I could be completely wrong. Maybe I have too much faith in foods that are more shrimp focused. Since I've started keeping shrimp, I've tried Shirakura Ebi Dama, Borneowild barley, Bacter AE, and blanched veggies. I've also tried but rarely ever give hikari bloodworms. 

I also realize there are many in the community that don't feel the need to feed anything specialized at all 

Am I just over thinking it?


----------



## Diana (Jan 14, 2010)

The generic term Algae wafer covers such a wide range of ingredients that I think it is better to be more specific. 

An 'algae wafer' that is more fish meal and grains is not good food. 
An algae wafer that includes spirulina, other algae and vegetables is better. 

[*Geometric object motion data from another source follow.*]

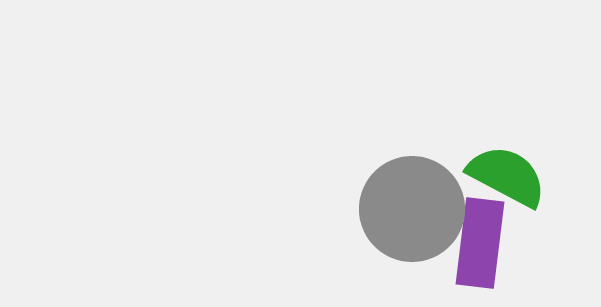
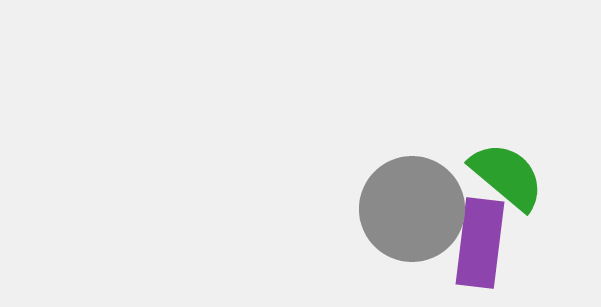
green semicircle: rotated 12 degrees clockwise
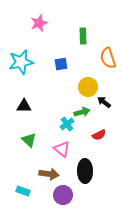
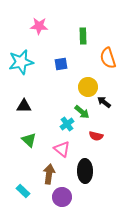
pink star: moved 3 px down; rotated 24 degrees clockwise
green arrow: rotated 56 degrees clockwise
red semicircle: moved 3 px left, 1 px down; rotated 40 degrees clockwise
brown arrow: rotated 90 degrees counterclockwise
cyan rectangle: rotated 24 degrees clockwise
purple circle: moved 1 px left, 2 px down
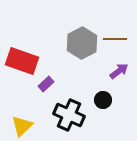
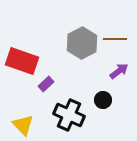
yellow triangle: moved 1 px right, 1 px up; rotated 30 degrees counterclockwise
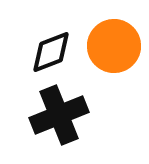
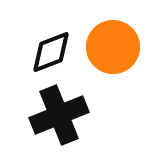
orange circle: moved 1 px left, 1 px down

With any food (for yourself or pets) read the actual ingredients. Don't go by the pretty picture, the name of the food, or the advertising.


----------



## maylee (Feb 26, 2015)

Those are good points. Thank you

I guess Hikari is the more commonly used brand so I suppose I was referring to that product in particular.


----------



## Yukiharu (May 3, 2014)

In my opinion, biofilm is the best food for shrimp period. However, they aren't able to get all biofilm, so I see nothing wrong with wafers. I've used them and the shrimp I have seem to be happier than before.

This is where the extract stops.